The Clavister Holding AB board of directors has resolved to convene an annual general meeting of shareholders to be held on Tuesday, 24 April 2018 with, among other things, proposals on incentive schemes and a directed issue of warrants. Further details on the proposals on incentive schemes, directed issue of warrants and other proposals for the annual general meeting are found in the notice convening the meeting which is found below.

The notice is expected to be published in the Swedish Official Gazette (Post- och Inrikes Tidningar) and on the company’s website within the next few days.

For further information, please contact Håkan Mattisson, CFO for Clavister Group.

Notice of the annual general meeting of Clavister Holding AB 

Clavister Holding AB will hold its annual general meeting on Tuesday, 24 April 2018 at 1:00 PM at the company’s offices at Sjögatan 6J in Örnsköldsvik. 
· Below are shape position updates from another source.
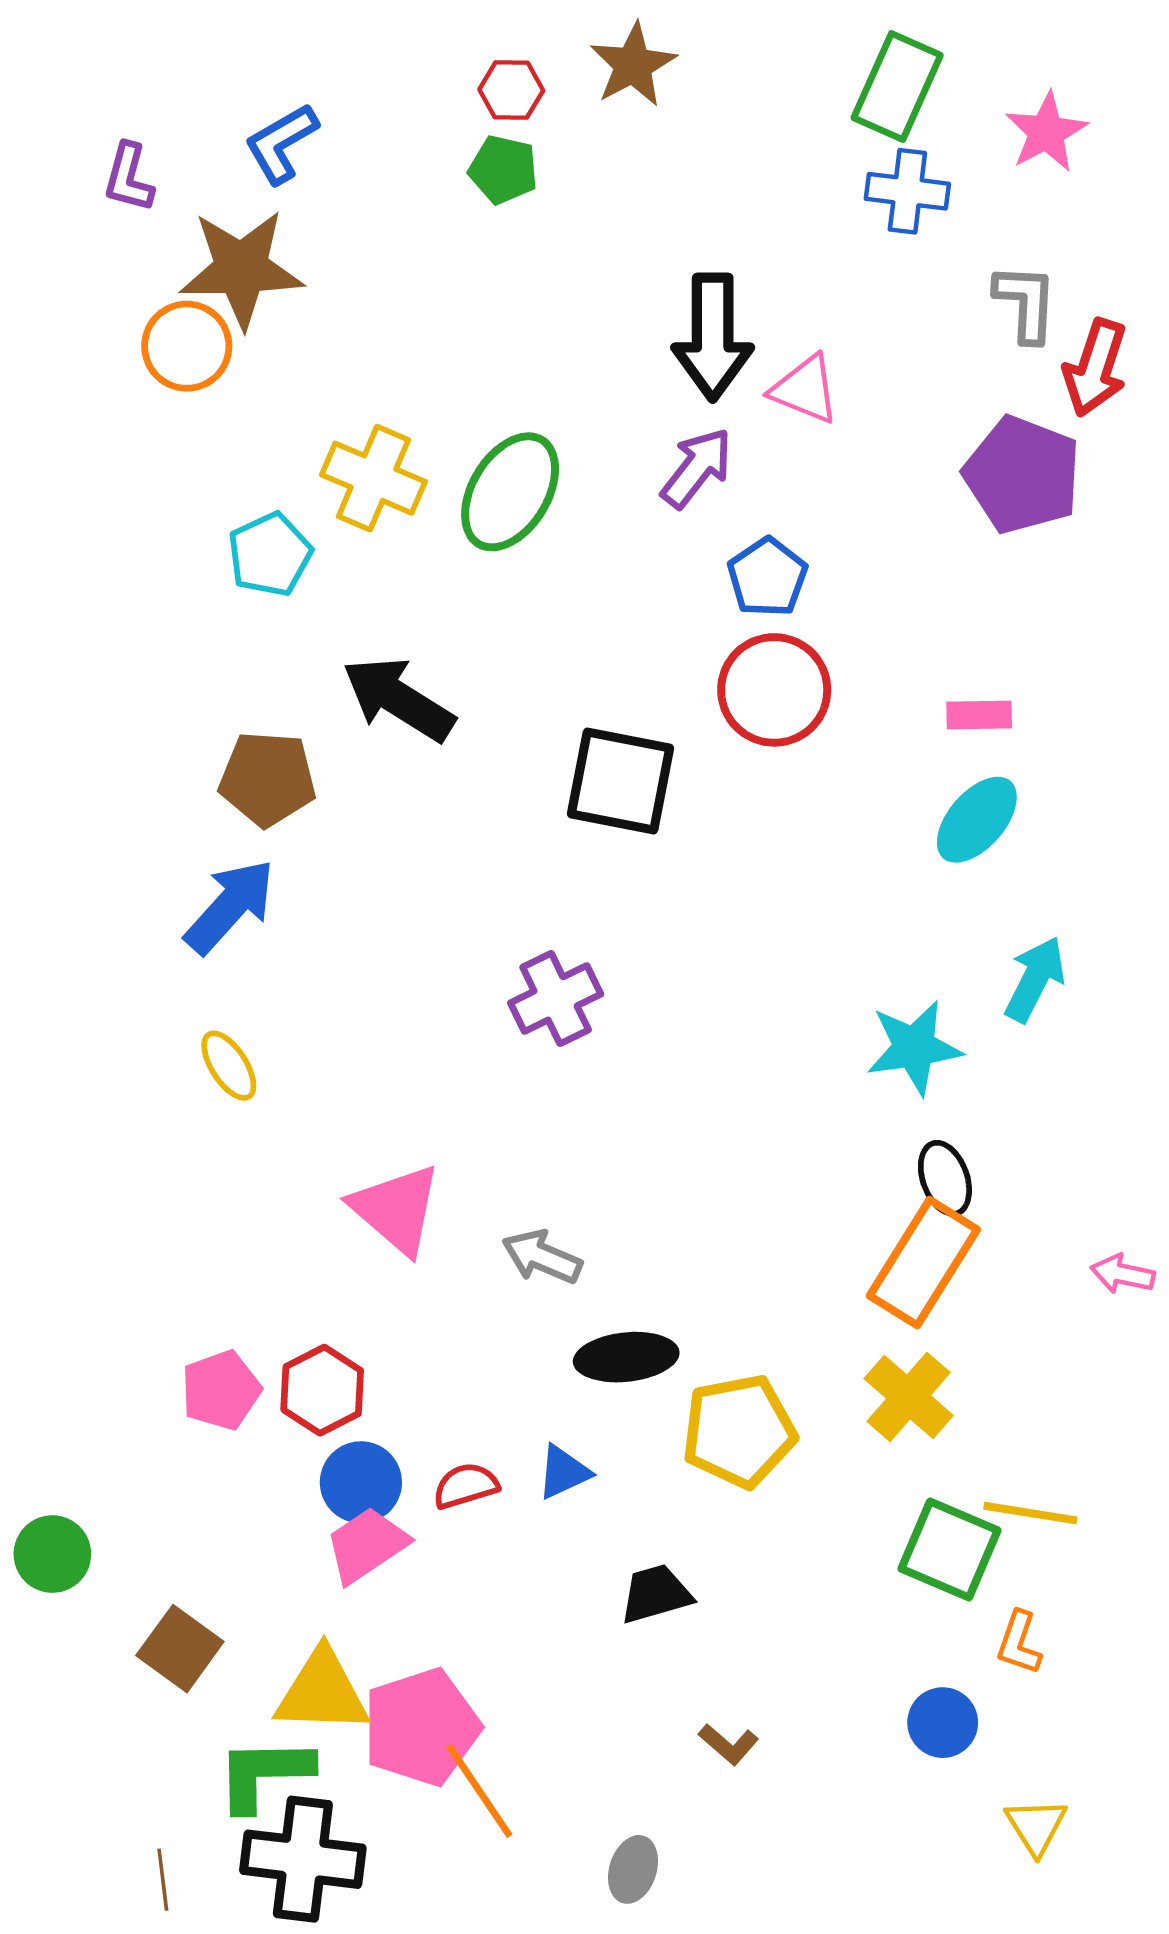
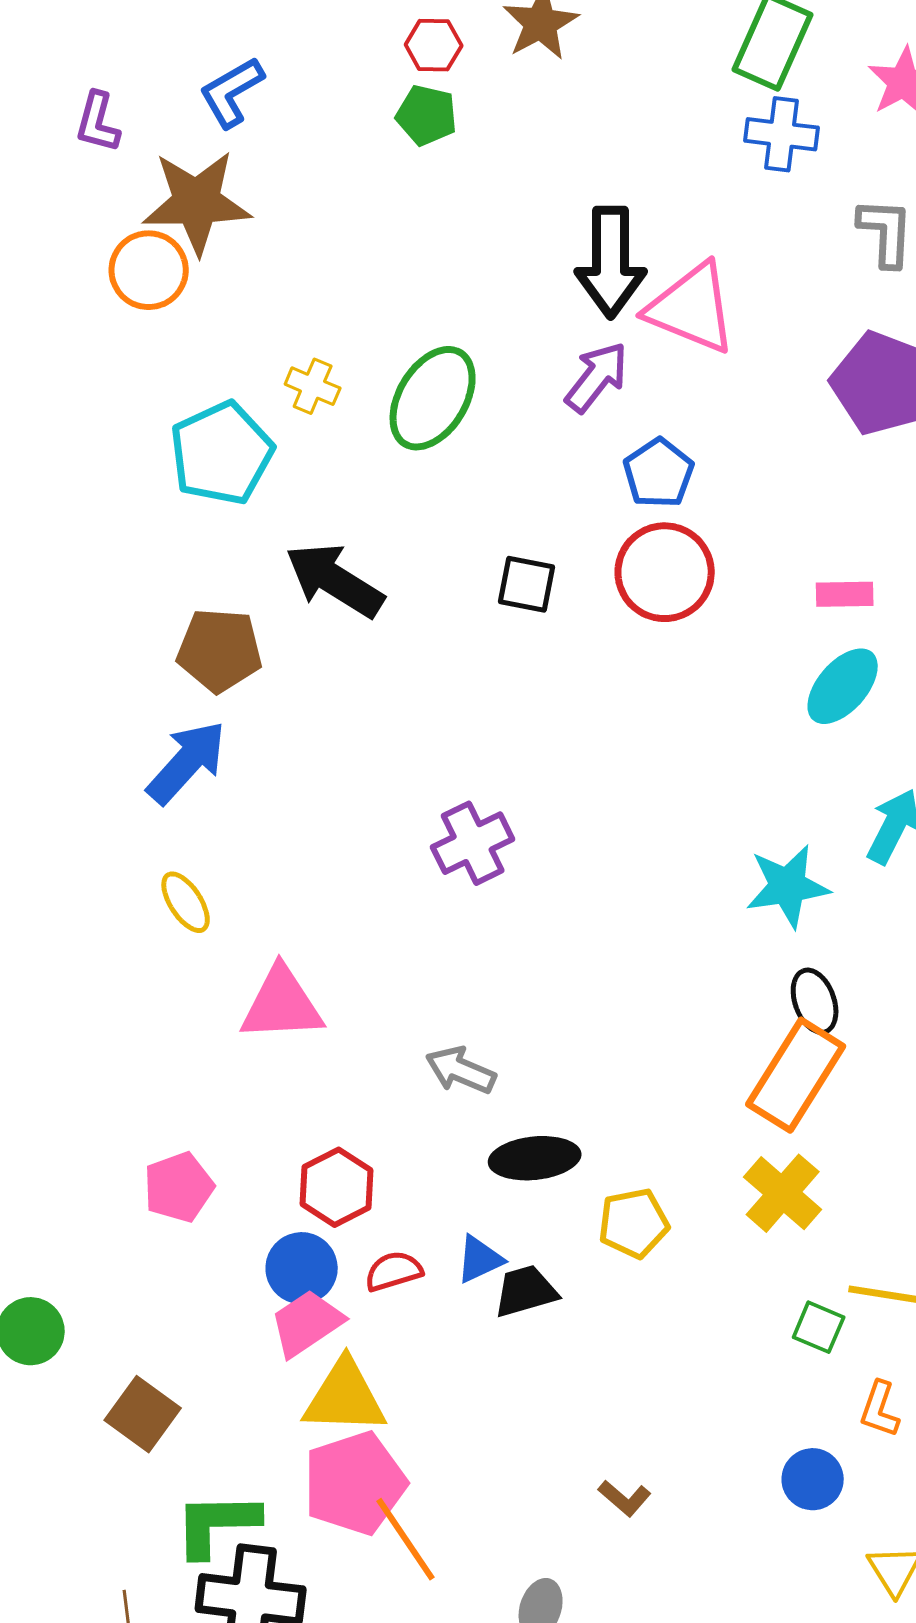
pink triangle: (805, 389) -> (692, 308), size x1.5
yellow cross: (373, 478) -> (313, 386), size x0.6
cyan pentagon: (270, 554) -> (222, 453), size x1.4
black square: (620, 781) -> (527, 584), moved, size x0.6
pink triangle: (396, 1209) -> (282, 1004), moved, turned -44
red hexagon: (322, 1390) -> (337, 1187), moved
yellow pentagon: (739, 1431) -> (634, 1223), size x0.7
green square: (950, 1550) -> (819, 1327), size x0.6
black trapezoid: (656, 1594) -> (526, 1291), moved
yellow triangle: (322, 1692) -> (345, 1397), moved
Right to participate and notice of intention to attend 

Shareholders wishing to participate in the shareholders’ meeting must:

1)         be registered as a shareholder in the shareholder register maintained by Euroclear Sweden AB on Wednesday, 18 April 2018; and

2)         give notice to the company of their intention to participate not later than Thursday, 19 April 2018.
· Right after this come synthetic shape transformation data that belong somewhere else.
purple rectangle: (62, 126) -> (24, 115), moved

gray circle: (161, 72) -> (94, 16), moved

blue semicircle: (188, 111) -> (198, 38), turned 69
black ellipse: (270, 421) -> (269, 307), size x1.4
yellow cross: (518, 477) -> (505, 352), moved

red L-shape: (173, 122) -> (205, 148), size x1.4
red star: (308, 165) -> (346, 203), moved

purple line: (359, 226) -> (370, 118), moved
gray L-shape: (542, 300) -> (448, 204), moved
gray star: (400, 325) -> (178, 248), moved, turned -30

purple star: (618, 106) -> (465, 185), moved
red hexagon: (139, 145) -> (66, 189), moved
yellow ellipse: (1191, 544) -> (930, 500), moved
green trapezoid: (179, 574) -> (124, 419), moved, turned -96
Notice of intention to participate must be given in writing by email to finance@clavister.com or by post to Clavister Holding AB, Sjögatan 6J, 891 60 Örnsköldsvik. Please state in the notice the name or company name, personal ID number or company registration number, address and a daytime telephone number. The notice procedure set forth above also applies to notice of any assistants who will assist the shareholder at the meeting (a maximum of two). 

Nominee registered shares

In order to participate at the meeting, any shareholder who has their shares registered with a nominee must, through the auspices of the nominee, cause the shares to be registered in their own name so that the shareholder is registered in the shareholder register maintained by Euroclear Sweden AB on Wednesday, 18 April 2018. Such registration may be temporary.

Proxies and proxy forms

Shareholders who are represented through a proxy must issue a written and dated proxy form. Proxy forms are available on the company’s website, www.clavister.com. Proxy forms can also be obtained from the company or ordered through the address or email set forth above. In the event the proxy has been issued by a legal entity, a certificate of registration or corresponding authorization document, evidencing that the persons who have signed the proxy form are authorized signatories for the legal entity, must be appended to the proxy form. The proxy form may not be older than one year unless the validity period is stated in the proxy form, however not more than five years from the date of issuance. A copy of the proxy form and any certificate of registration should be sent to the company at the address set forth above in ample time prior to the meeting. The proxy form, in original, and the certificate of registration must also be presented at the meeting. 

Proposed agenda

1.           Opening of the meeting and election of a chairperson for the meeting

2.           Preparation and approval of the voting register

3.           Election of one or two persons to attest the minutes

4.           Determination of whether the meeting was duly convened

5.           Approval of the agenda

6.           Presentation of the annual report and the auditor’s report and the consolidated financial statements and the auditor’s report for the

              group

7.           Resolutions regarding:

             a)    adoption of the income statement and balance sheet and the income statement for the group and balance sheet for the group

             b)    allocations regarding the company’s profit or loss according to the adopted balance sheet; and

             c)    discharge from liability for the directors and CEO

8.           Resolution regarding the number of directors

9.           Determination of the fees for the directors and auditors

10.         Election of the board of directors and auditors

11.         Resolution regarding guidelines for salary and other remuneration to senior management

12.         Resolution regarding the issuance of warrants to EIB

13.         Resolution regarding long-term incentive program for senior management and key persons

14.         Resolution regarding long-term incentive program for the chairperson of the board of directors

15.         Closing of the meeting

INFORMATION ON THE NOMINATION COMMITTEE

The nomination committee has prior to the annual general meeting 2018 consisted of Olof Nord, appointed by Tagehus Holding AB, Peter Lauren, appointed by Litino AB, Jim Carlsson, appointed by Hannu Heinonen, and Peter Dahlander, in the capacity of direct and indirect major shareholder. Olof Nord has been chairman of the nomination committee and Viktor Kovacs has participated in the meetings of the committee in the capacity of chairman of the board of directors of Clavister Holding AB. 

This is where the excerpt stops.